[Page-level text extractions]
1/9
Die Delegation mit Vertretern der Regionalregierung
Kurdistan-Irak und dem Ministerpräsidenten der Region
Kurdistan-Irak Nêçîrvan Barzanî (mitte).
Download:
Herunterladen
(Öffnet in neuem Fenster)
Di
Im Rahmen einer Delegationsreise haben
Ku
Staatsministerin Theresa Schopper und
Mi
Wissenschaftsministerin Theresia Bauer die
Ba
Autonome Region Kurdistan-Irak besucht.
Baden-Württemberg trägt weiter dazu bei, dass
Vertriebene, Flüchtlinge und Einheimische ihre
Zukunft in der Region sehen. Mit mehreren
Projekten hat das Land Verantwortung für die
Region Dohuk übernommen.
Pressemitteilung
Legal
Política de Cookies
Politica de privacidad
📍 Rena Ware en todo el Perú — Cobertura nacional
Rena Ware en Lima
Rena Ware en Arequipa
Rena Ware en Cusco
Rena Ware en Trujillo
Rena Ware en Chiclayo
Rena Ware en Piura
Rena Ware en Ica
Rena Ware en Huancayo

--

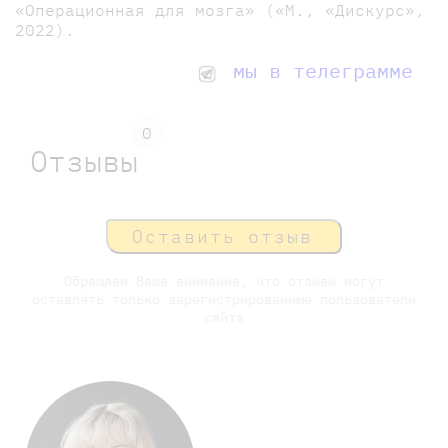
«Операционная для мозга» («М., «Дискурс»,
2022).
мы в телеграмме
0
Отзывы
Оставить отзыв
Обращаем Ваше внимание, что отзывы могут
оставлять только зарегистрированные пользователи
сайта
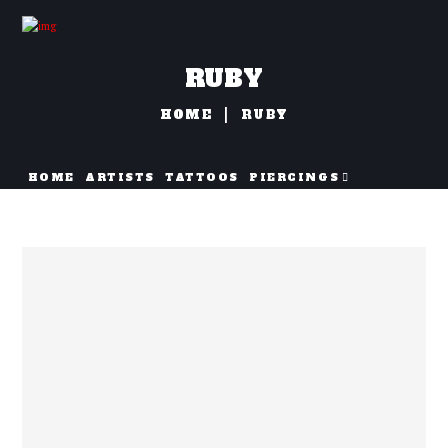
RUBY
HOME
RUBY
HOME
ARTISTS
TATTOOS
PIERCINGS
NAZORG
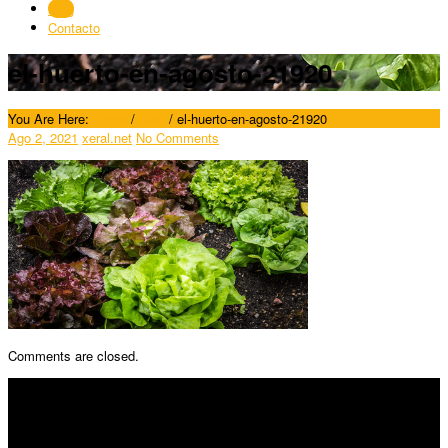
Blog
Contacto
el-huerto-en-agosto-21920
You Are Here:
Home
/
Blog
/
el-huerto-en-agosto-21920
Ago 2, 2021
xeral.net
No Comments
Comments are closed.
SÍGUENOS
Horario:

--

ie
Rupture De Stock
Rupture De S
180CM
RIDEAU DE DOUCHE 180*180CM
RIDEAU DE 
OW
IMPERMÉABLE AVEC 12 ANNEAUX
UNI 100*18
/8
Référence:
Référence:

### What needs to be done
As listed above, the lines from the line with "Region Dohuk übernommen." to the line with "Rena Ware en Huancayo" are to be echoed exactly, with both ends included and nothing added.

### Reply
Region Dohuk übernommen.
Pressemitteilung
Legal
Política de Cookies
Politica de privacidad
📍 Rena Ware en todo el Perú — Cobertura nacional
Rena Ware en Lima
Rena Ware en Arequipa
Rena Ware en Cusco
Rena Ware en Trujillo
Rena Ware en Chiclayo
Rena Ware en Piura
Rena Ware en Ica
Rena Ware en Huancayo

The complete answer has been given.